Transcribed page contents
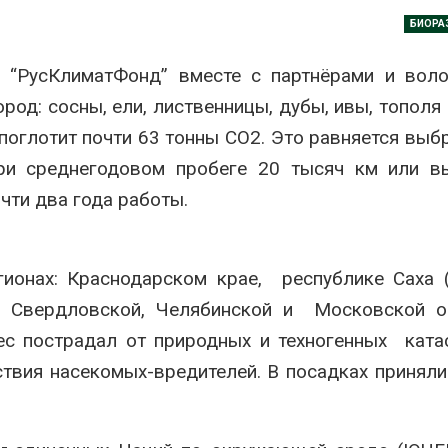
Авг 7, 2026
БИОРА
Минприроды
потребовало ускорить
Приток воды 
 “РусКлиматФонд” вместе с партнёрами и воло
строительство мусорных
водохранили
объектов и уборку
Камы в авгус
од: сосны, ели, лиственницы, дубы, ивы, тополя 
нерных площадок
превысить но
полтора раза
026
поглотит почти 63 тонны СО2. Это равняется выб
Авг 7, 2026
ри среднегодовом пробеге 20 тысяч км или в
Панамский канал вновь
ограничивает загрузку
Евросоюз по
чти два года работы.
судов из-за дефицита
увеличить вл
пресной воды
защиту приро
роста ущерба
026
Авг 7, 2026
ионах: Краснодарском крае, республике Саха (
В китайской провинции
Шэньси из-за паводков
Дом из стары
й, Свердловской, Челябинской и Московской о
эвакуировали более 140
может обходи
ес пострадал от природных и техногенных кат
тыс. человек
кондиционера
без отоплени
026
твия насекомых-вредителей. В посадках приняли
Авг 7, 2026
МЕГА и ВкусВилл
установили
Камчатские 
экообменники для сбора
олени набира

◆ **What needs to be done**
Restate word for word the lines of the data above, starting at the line containing "нерных площадок" and ending at the line containing "Дом из стары", both included, and nothing more.

◆ **Expected answer**
нерных площадок
превысить но
полтора раза
026
поглотит почти 63 тонны СО2. Это равняется выб
Авг 7, 2026
ри среднегодовом пробеге 20 тысяч км или в
Панамский канал вновь
ограничивает загрузку
Евросоюз по
чти два года работы.
судов из-за дефицита
увеличить вл
пресной воды
защиту приро
роста ущерба
026
Авг 7, 2026
ионах: Краснодарском крае, республике Саха (
В китайской провинции
Шэньси из-за паводков
Дом из стары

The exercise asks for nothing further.